Raenita A. Fenner, Ph.D., assistant professor in the department of engineering, is currently teaching Linear Circuit Analysis and Linear Circuit Analysis Lab, and she’ll teach a Signal and Systems course and the Digital Logic Laboratory in spring 2012. Fenner received her M.S. and Ph.D. from Michigan State University after graduating from Morgan State University in 2005. Her research focus is in the area of electromagnetics, including self-structuring antennas and free space material characterization techniques.
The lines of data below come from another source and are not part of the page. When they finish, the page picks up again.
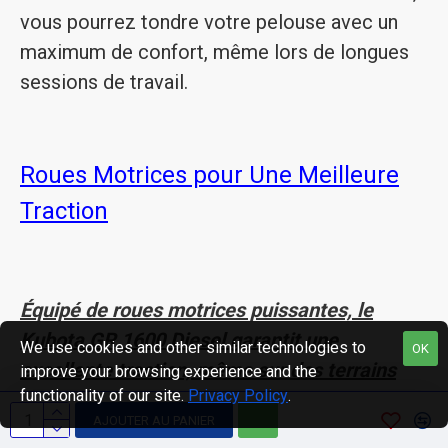
vous pourrez tondre votre pelouse avec un
maximum de confort, même lors de longues
sessions de travail.
Roues Motrices pour Une Meilleure
Traction
Équipé de roues motrices puissantes, le
Kubota GR 1600 Diesel garantit une
We use cookies and other similar technologies to
OK
excellente traction, même sur des terrains
improve your browsing experience and the
functionality of our site.
Privacy Policy
.
difficiles ou humides.
AJOUTER AU PANIER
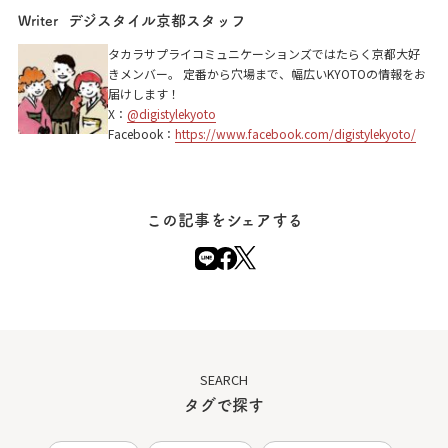
デジスタイル京都スタッフ
Writer
下鴨神社 糺の森
タカラサプライコミュニケーションズではたらく京都大好
きメンバー。 定番から穴場まで、幅広いKYOTOの情報をお
京都市左京区下鴨泉川町59
届けします！
X：
@digistylekyoto
Facebook：
https://www.facebook.com/digistylekyoto/
この記事をシェアする
SEARCH
タグで探す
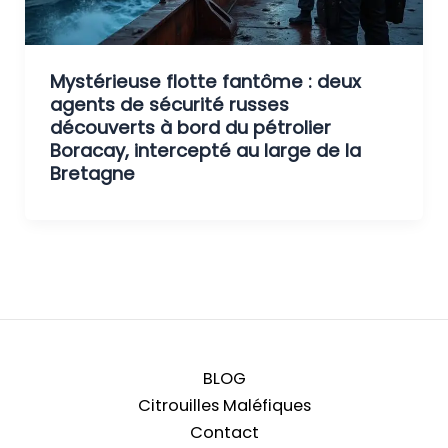
Mystérieuse flotte fantôme : deux
agents de sécurité russes
découverts à bord du pétrolier
Boracay, intercepté au large de la
Bretagne
BLOG
Citrouilles Maléfiques
Contact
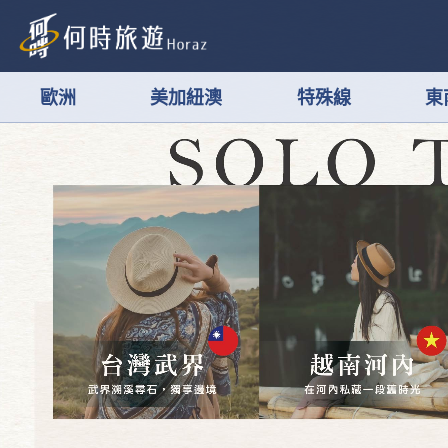
歐洲
美加紐澳
特殊線
東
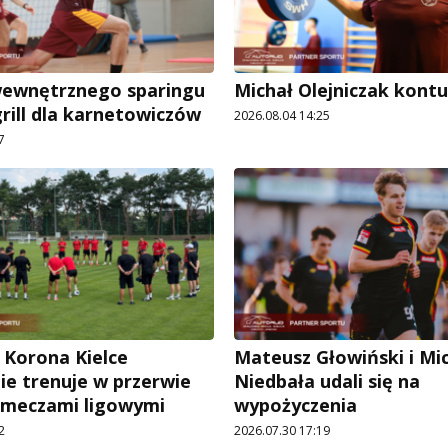
wewnętrznego sparingu
Michał Olejniczak kont
grill dla karnetowiczów
2026.08.04 14:25
7
 Korona Kielce
Mateusz Głowiński i Mi
ie trenuje w przerwie
Niedbała udali się na
 meczami ligowymi
wypożyczenia
2
2026.07.30 17:19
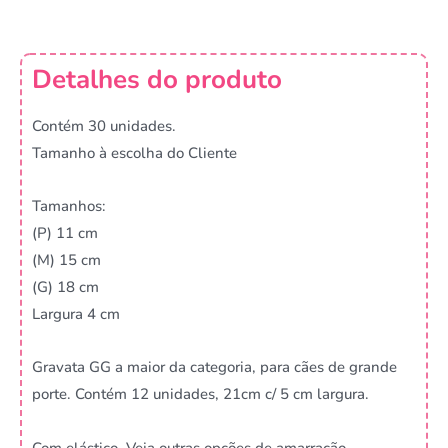
Detalhes do produto
Contém 30 unidades.
Tamanho à escolha do Cliente
Tamanhos:
(P) 11 cm
(M) 15 cm
(G) 18 cm
Largura 4 cm
Gravata GG a maior da categoria, para cães de grande
porte. Contém 12 unidades, 21cm c/ 5 cm largura.
Com elástico. Veja outras opções de amarração.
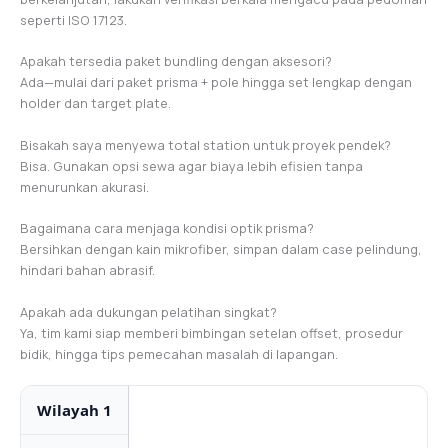
seperti ISO 17123.
Apakah tersedia paket bundling dengan aksesori?
Ada—mulai dari paket prisma + pole hingga set lengkap dengan
holder dan target plate.
Bisakah saya menyewa total station untuk proyek pendek?
Bisa. Gunakan opsi sewa agar biaya lebih efisien tanpa
menurunkan akurasi.
Bagaimana cara menjaga kondisi optik prisma?
Bersihkan dengan kain mikrofiber, simpan dalam case pelindung,
hindari bahan abrasif.
Apakah ada dukungan pelatihan singkat?
Ya, tim kami siap memberi bimbingan setelan offset, prosedur
bidik, hingga tips pemecahan masalah di lapangan.
Wilayah 1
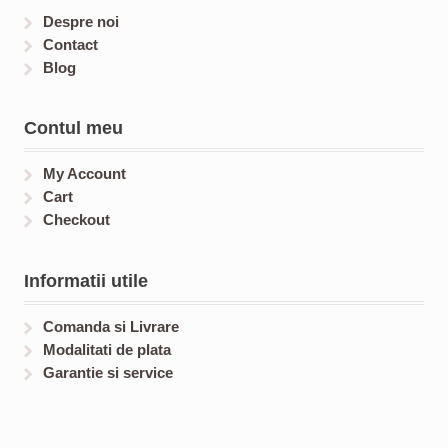
s
s
Despre noi
Contact
Blog
Contul meu
My Account
Cart
Checkout
Informatii utile
Comanda si Livrare
Modalitati de plata
Garantie si service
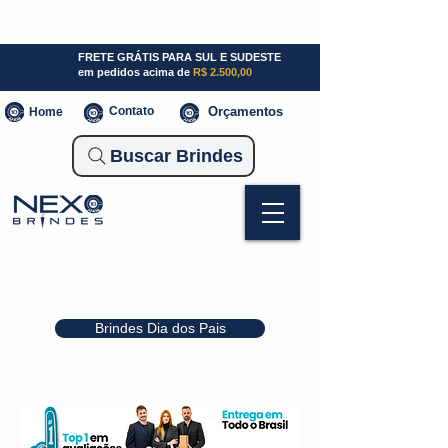
SP (11) 941000700
SC (47) 93300-3924
RS (51) 30661020
FRETE GRÁTIS PARA SUL E SUDESTE
em pedidos acima de
R$ 2.500,00
Contato
Orçamentos
Home
Buscar Brindes
Brindes Dia dos Pais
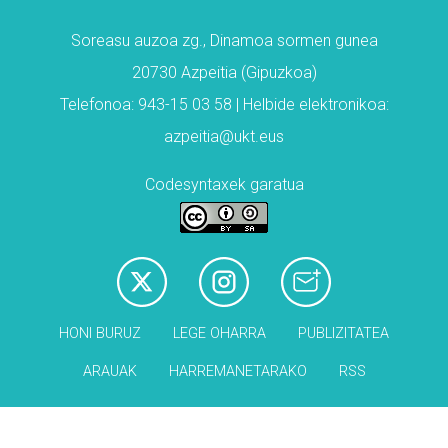
Soreasu auzoa zg., Dinamoa sormen gunea
20730 Azpeitia (Gipuzkoa)
Telefonoa: 943-15 03 58 | Helbide elektronikoa:
azpeitia@ukt.eus
Codesyntaxek garatua
HONI BURUZ
LEGE OHARRA
PUBLIZITATEA
ARAUAK
HARREMANETARAKO
RSS
Babesleak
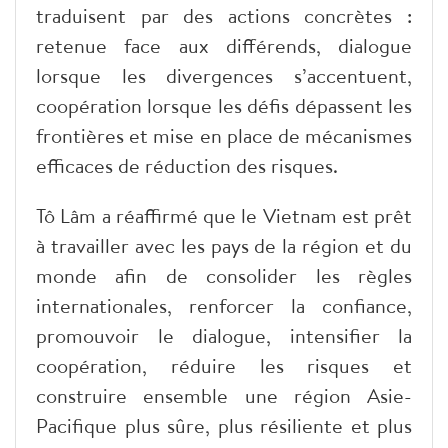
traduisent par des actions concrètes :
retenue face aux différends, dialogue
lorsque les divergences s’accentuent,
coopération lorsque les défis dépassent les
frontières et mise en place de mécanismes
efficaces de réduction des risques.
Tô Lâm a réaffirmé que le Vietnam est prêt
à travailler avec les pays de la région et du
monde afin de consolider les règles
internationales, renforcer la confiance,
promouvoir le dialogue, intensifier la
coopération, réduire les risques et
construire ensemble une région Asie-
Pacifique plus sûre, plus résiliente et plus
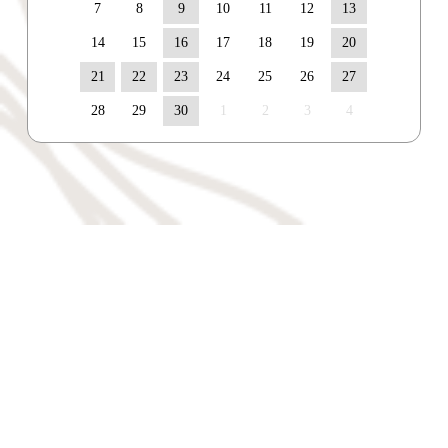
7
8
9
10
11
12
13
14
15
16
17
18
19
20
21
22
23
24
25
26
27
28
29
30
1
2
3
4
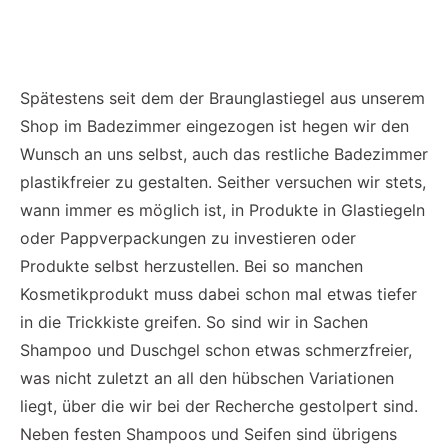
Spätestens seit dem der Braunglastiegel aus unserem
Shop im Badezimmer eingezogen ist hegen wir den
Wunsch an uns selbst, auch das restliche Badezimmer
plastikfreier zu gestalten. Seither versuchen wir stets,
wann immer es möglich ist, in Produkte in Glastiegeln
oder Pappverpackungen zu investieren oder
Produkte selbst herzustellen. Bei so manchen
Kosmetikprodukt muss dabei schon mal etwas tiefer
in die Trickkiste greifen. So sind wir in Sachen
Shampoo und Duschgel schon etwas schmerzfreier,
was nicht zuletzt an all den hübschen Variationen
liegt, über die wir bei der Recherche gestolpert sind.
Neben festen Shampoos und Seifen sind übrigens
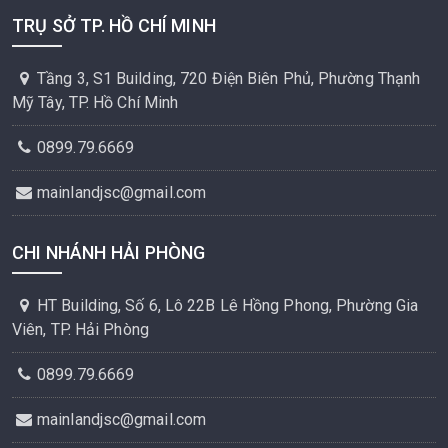
TRỤ SỞ TP. HỒ CHÍ MINH
Tầng 3, S1 Building, 720 Điện Biên Phủ, Phường Thạnh
Mỹ Tây, TP. Hồ Chí Minh
0899.79.6669
mainlandjsc@gmail.com
CHI NHÁNH HẢI PHÒNG
HT Building, Số 6, Lô 22B Lê Hồng Phong, Phường Gia
Viên, TP. Hải Phòng
0899.79.6669
mainlandjsc@gmail.com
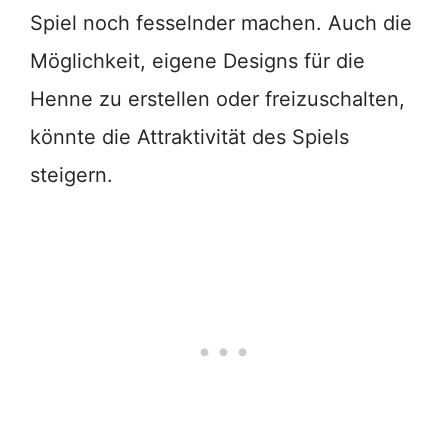
Spiel noch fesselnder machen. Auch die
Möglichkeit, eigene Designs für die
Henne zu erstellen oder freizuschalten,
könnte die Attraktivität des Spiels
steigern.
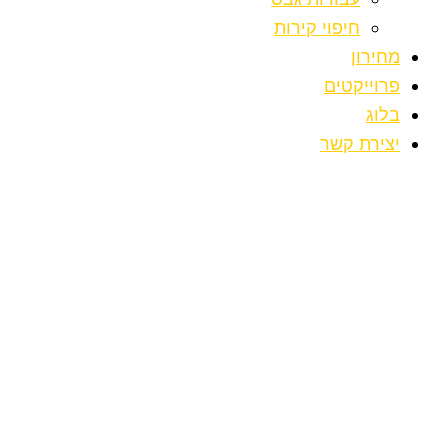
חיפוי קירות
מחירון
פרוייקטים
בלוג
יצירת קשר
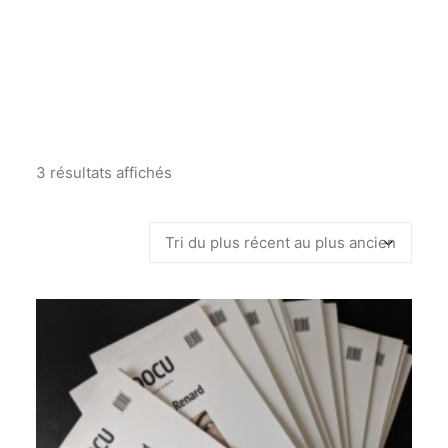
3 résultats affichés
Trié
du
plus
récent
au
plus
ancien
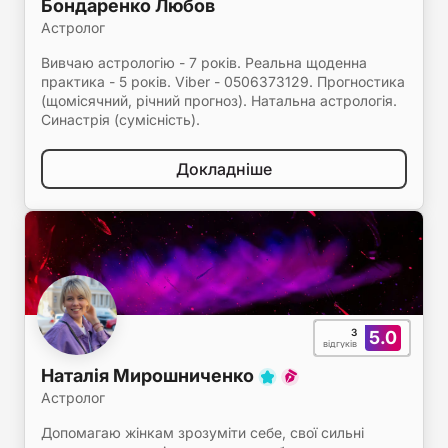
Бондаренко Любов
Астролог
Вивчаю астрологію - 7 років. Реальна щоденна
практика - 5 років. Viber - 0506373129. Прогностика
(щомісячний, річний прогноз). Натальна астрологія.
Синастрія (сумісність).
Докладніше
3
5.0
відгуків
Наталія Мирошниченко
Астролог
Допомагаю жінкам зрозуміти себе, свої сильні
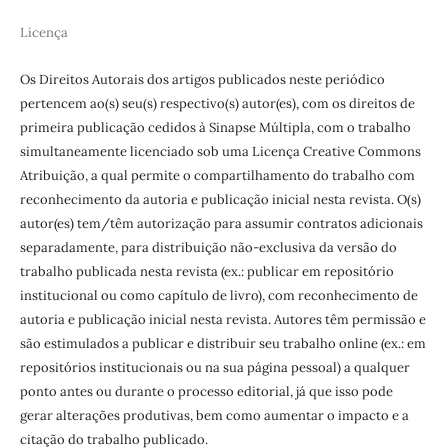
Licença
Os Direitos Autorais dos artigos publicados neste periódico
pertencem ao(s) seu(s) respectivo(s) autor(es), com os direitos de
primeira publicação cedidos à Sinapse Múltipla, com o trabalho
simultaneamente licenciado sob uma Licença Creative Commons
Atribuição, a qual permite o compartilhamento do trabalho com
reconhecimento da autoria e publicação inicial nesta revista. O(s)
autor(es) tem/têm autorização para assumir contratos adicionais
separadamente, para distribuição não-exclusiva da versão do
trabalho publicada nesta revista (ex.: publicar em repositório
institucional ou como capítulo de livro), com reconhecimento de
autoria e publicação inicial nesta revista. Autores têm permissão e
são estimulados a publicar e distribuir seu trabalho online (ex.: em
repositórios institucionais ou na sua página pessoal) a qualquer
ponto antes ou durante o processo editorial, já que isso pode
gerar alterações produtivas, bem como aumentar o impacto e a
citação do trabalho publicado.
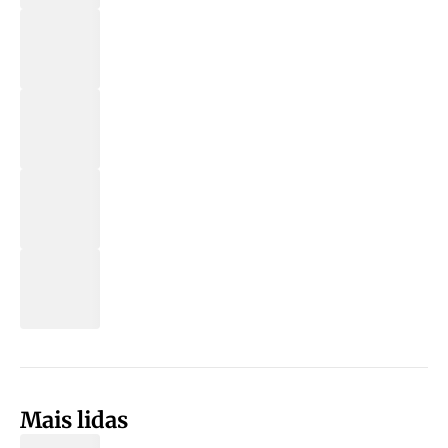
Mais lidas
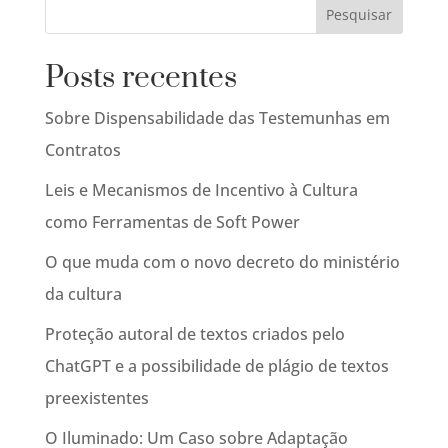
Posts recentes
Sobre Dispensabilidade das Testemunhas em
Contratos
Leis e Mecanismos de Incentivo à Cultura
como Ferramentas de Soft Power
O que muda com o novo decreto do ministério
da cultura
Proteção autoral de textos criados pelo
ChatGPT e a possibilidade de plágio de textos
preexistentes
O Iluminado: Um Caso sobre Adaptação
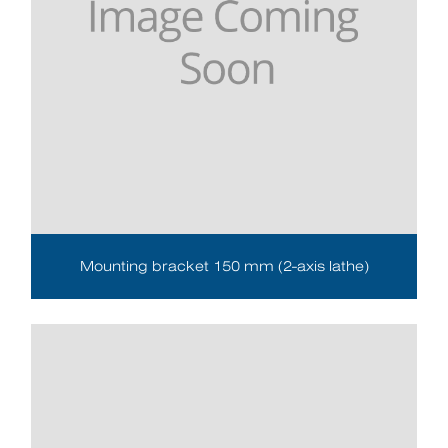
Mounting bracket 150 mm (2-axis lathe)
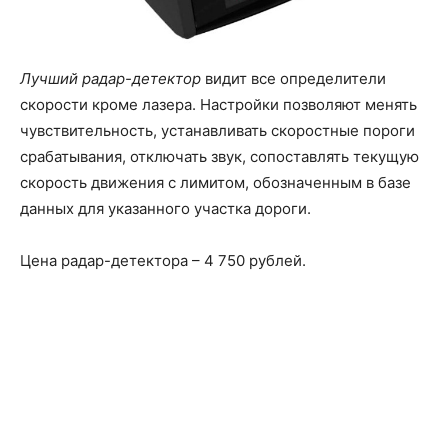
Лучший радар-детектор
видит все определители
скорости кроме лазера. Настройки позволяют менять
чувствительность, устанавливать скоростные пороги
срабатывания, отключать звук, сопоставлять текущую
скорость движения с лимитом, обозначенным в базе
данных для указанного участка дороги.
Цена радар-детектора – 4 750 рублей.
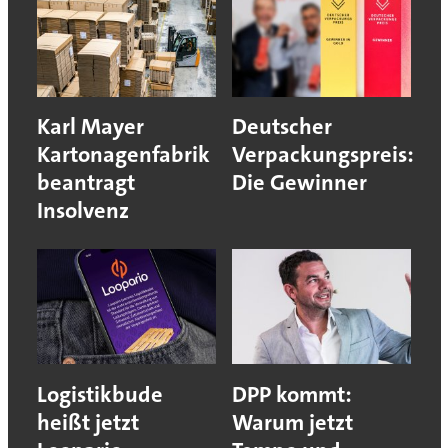
Karl Mayer
Deutscher
Kartonagenfabrik
Verpackungspreis:
beantragt
Die Gewinner
Insolvenz
Logistikbude
DPP kommt:
heißt jetzt
Warum jetzt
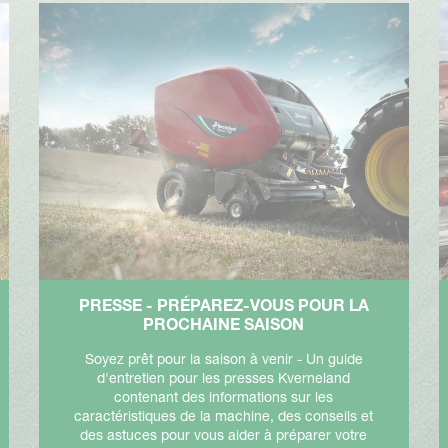
PRESSE - PRÉPAREZ-VOUS POUR LA
PROCHAINE SAISON
Soyez prêt pour la saison à venir - Un guide
d'entretien pour les presses Kverneland
contenant des informations sur les
caractéristiques de la machine, des conseils et
des astuces pour vous aider à préparer votre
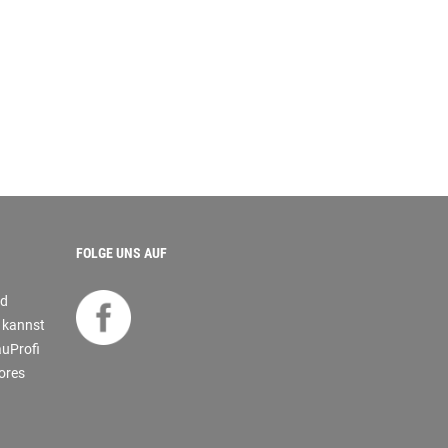
FOLGE UNS AUF
nd
s kannst
auProfi
tores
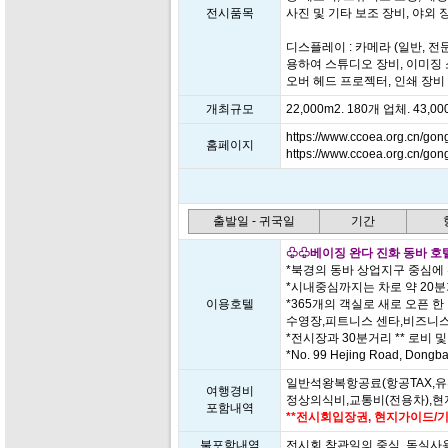
전시품목
사진 및 기타 보조 장비, 야외 
디스플레이 : 카메라 (일반, 전문
용하여 스튜디오 장비, 이미징 
오버 헤드 프로젝터, 인쇄 장비 
개최규모
22,000m2. 180개 업체. 43,
https://www.ccoea.org.cn/gon
홈페이지
https://www.ccoea.org.cn/gon
출발일 - 귀국일
기간
♧♧베이징 완다 진화 동바 호텔(Wan
*북경의 동바 상업지구 중심에
*시내중심까지는 차로 약 20
이용호텔
*365개의 객실로 새로 오픈 
수영장,피트니스 센타,비즈니스
*전시장과 30분거리 ** 로비 및 
*No. 99 Hejing Road, Dongba 
일반석왕복항공료(항공TAX,유
여행경비
정상의식비,교통비(전용차),
포함내역
**전시회입장권, 현지가이드/기
불포함내역
전시회 참관일의 중식, 독실사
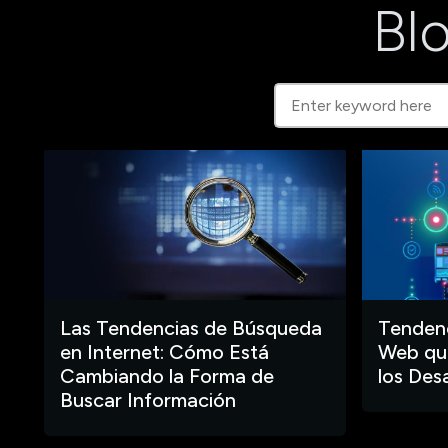
Blo
Las Tendencias de Búsqueda
Tendenc
en Internet: Cómo Está
Web que
Cambiando la Forma de
los Des
Buscar Información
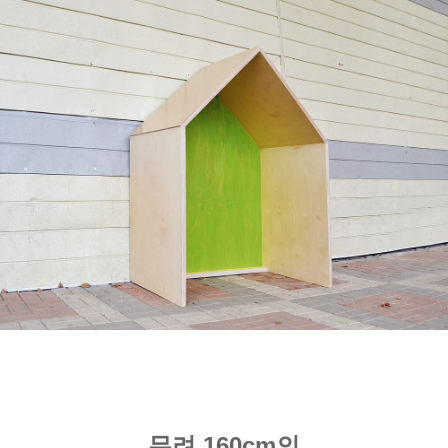
무려 160cm의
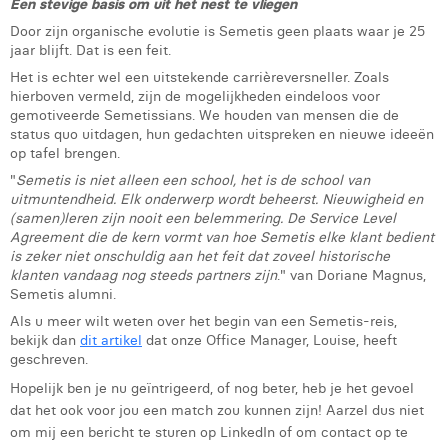
Een stevige basis om uit het nest te vliegen
Door zijn organische evolutie is Semetis geen plaats waar je 25
jaar blijft. Dat is een feit.
Het is echter wel een uitstekende carrièreversneller. Zoals
hierboven vermeld, zijn de mogelijkheden eindeloos voor
gemotiveerde Semetissians. We houden van mensen die de
status quo uitdagen, hun gedachten uitspreken en nieuwe ideeën
op tafel brengen.
"
Semetis is niet alleen een school, het is de school van
uitmuntendheid. Elk onderwerp wordt beheerst. Nieuwigheid en
(samen)leren zijn nooit een belemmering. De Service Level
Agreement die de kern vormt van hoe Semetis elke klant bedient
is zeker niet onschuldig aan het feit dat zoveel historische
klanten vandaag nog steeds partners zijn
." van Doriane Magnus,
Semetis alumni.
Als u meer wilt weten over het begin van een Semetis-reis,
bekijk dan
dit artikel
dat onze Office Manager, Louise, heeft
geschreven.
Hopelijk ben je nu geïntrigeerd, of nog beter, heb je het gevoel
dat het ook voor jou een match zou kunnen zijn! Aarzel dus niet
om mij een bericht te sturen op LinkedIn of om contact op te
Megan Olsen, Ph.D., assistant professor in the department of computer science, is currently teaching Computer Science I and Web Programming. Next semester she’ll teach a graduate-level course in Human Computer Interaction along with Computer Science I. Olsen received her M.S. and Ph.D. from the University of Massachusetts-Amherst after graduating from Virginia Tech in 2005. Her research is inherently interdisciplinary, drawing upon both computational biology and artificial intelligence to develop novel computational models of complex biological systems and tackle artificial intelligence research questions by proposing new algorithms and techniques that are inspired by complex biological systems.
Established in 1989 by the Henry Luce Foundation, the Clare Boothe Luce Program is named for Time Inc. co-founder and editor-in-chief Henry R. Luce’s widow, a playwright, journalist, U.S. ambassador to Italy, and Connecticut’s first female U.S. Representative. Her bequest creating the program is intended to encourage women to enter, study, graduate, and teach in the sciences and engineering. Its grants support undergraduate scholarships, graduate and postdoctoral fellowships, and professorships. At least 50 percent of the awards go to Catholic colleges and universities.
Loyola College, the University’s school of arts and sciences, offers undergraduate majors in biology, chemistry, computer science, engineering, mathematical sciences, physics, and statistics, as well as master’s programs in computer science.